Colleen Abel

Poetry

Colleen Abel is the author of Housewifery, a chapbook (dancing girl press, 2013). A former Diane Middlebrook Poetry Fellow, her work has appeared in numerous venues including The Southern Review, Colorado Review, Mid-American Review, West Branch, Pleiades, Cincinnati Review and elsewhere. She lives in Wisconsin.

Remake: The Kiss

Again, we fuck
to a soundtrack:
Baby Einstein’s Classic

Lullabies. The plink
and wretched plonk
of toy piano,

tinny synthed cello
buzzing Die Moldau
or Pachelbel’s syrupy

trill. The baby
won’t sleep deeply
without it, wakes

in the silence
at the slightest
sound: a moan

or gasp, inane
words we murmur
to each other.

So we go
soundless.
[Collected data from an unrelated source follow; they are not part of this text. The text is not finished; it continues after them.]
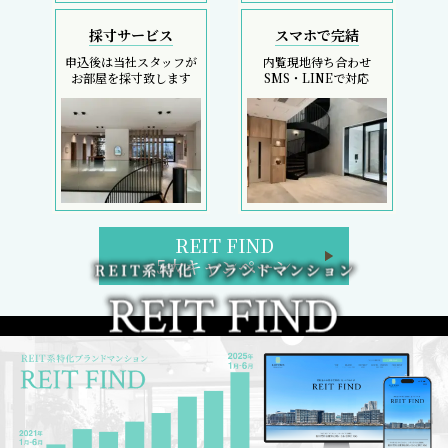
採寸サービス
スマホで完結
申込後は当社スタッフが
内覧現地待ち合わせ
お部屋を採寸致します
SMS・LINEで対応
REIT FIND
5大キャンペーン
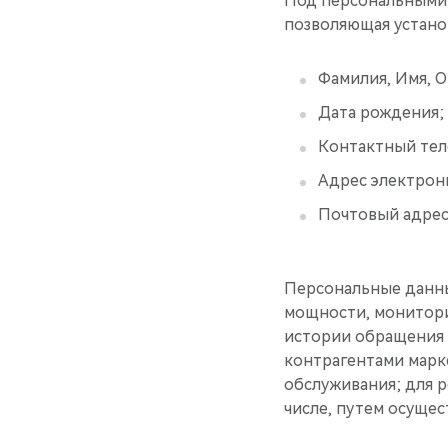
Под персональными 
позволяющая установ
Фамилия, Имя, О
Дата рождения;
Контактный тел
Адрес электрон
Почтовый адрес
Персональные данн
мощности, монитори
истории обращения 
контрагентами марк
обслуживания; для р
числе, путем осущес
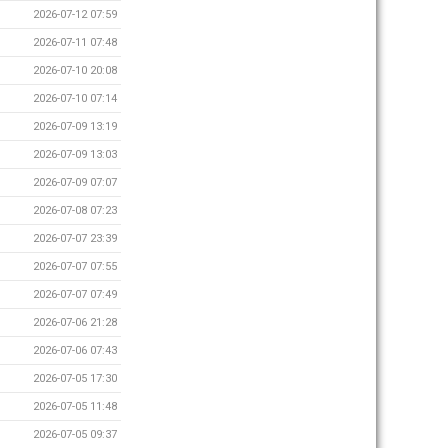
2026-07-12 07:59
2026-07-11 07:48
2026-07-10 20:08
2026-07-10 07:14
2026-07-09 13:19
2026-07-09 13:03
2026-07-09 07:07
2026-07-08 07:23
2026-07-07 23:39
2026-07-07 07:55
2026-07-07 07:49
2026-07-06 21:28
2026-07-06 07:43
2026-07-05 17:30
2026-07-05 11:48
2026-07-05 09:37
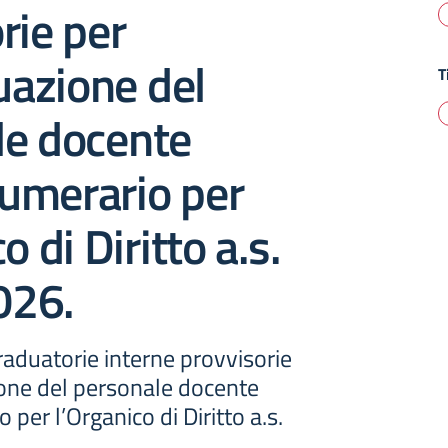
rie per
duazione del
T
le docente
umerario per
o di Diritto a.s.
026.
aduatorie interne provvisorie
ione del personale docente
per l’Organico di Diritto a.s.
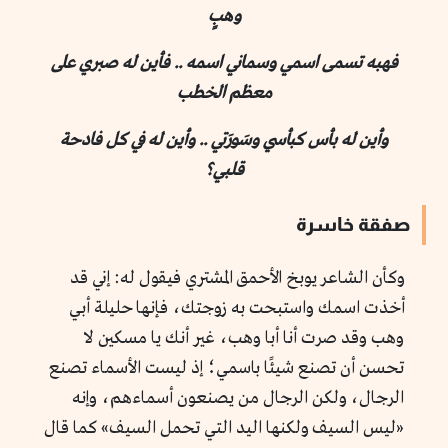
وهبٍ
فهبه تسمى اسمي وسماني اسمه .. فأين له صبري على
معظم الخطب
وأين له بأس كبأسي وسَورَتي .. وأين له في كل فادحة
قلبي؟
صفقة خاسرة
وكأن الشاعر يوبخ الأحمق المشتري فيقول له: إني قد
أخذت اسمك واستبحت به زوجتك، فإنها حليلة أبي
وهب وقد صرت أنا أبا وهب، غير أنك يا مسكين لا
تحسن أن تصنع شيئًا باسمي؛ إذ ليست الأسماء تصنع
الرجال، ولكن الرجال من يصنعون أسماءهم، وإنه
«ليس السيف ولكنها اليد التي تحمل السيف» كما قال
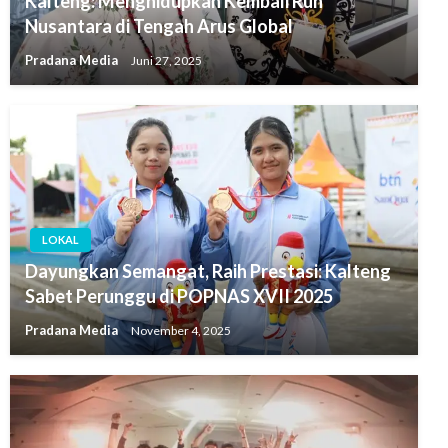
Kalteng: Menghidupkan Kembali Ruh
Nusantara di Tengah Arus Global
Pradana Media
Juni 27, 2025
LOKAL
Dayungkan Semangat, Raih Prestasi: Kalteng
Sabet Perunggu di POPNAS XVII 2025
Pradana Media
November 4, 2025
After, we
exhaust, the blear

of not-quite-
Mozart casting us
toward sleep, bodies

fused in this:
something close, though
not-quite-bliss.

‘Remake: The Kiss’ is one of about eight poems I wrote not long after my first child was born that takes an iconic piece of art—in this case Gustav Klimt’s lush painting The Kiss—and reimagines it in the context of a contemporary young family. There was something really satisfying to me about the challenge of combining some of history’s most well-known paintings with a super-familiar domestic scenario: husband, wife, baby. I wanted to see ways I could get strange frictions from knocking these two worlds together—and for some reason, Baby Einstein was the catalyst that set this particular poem in motion.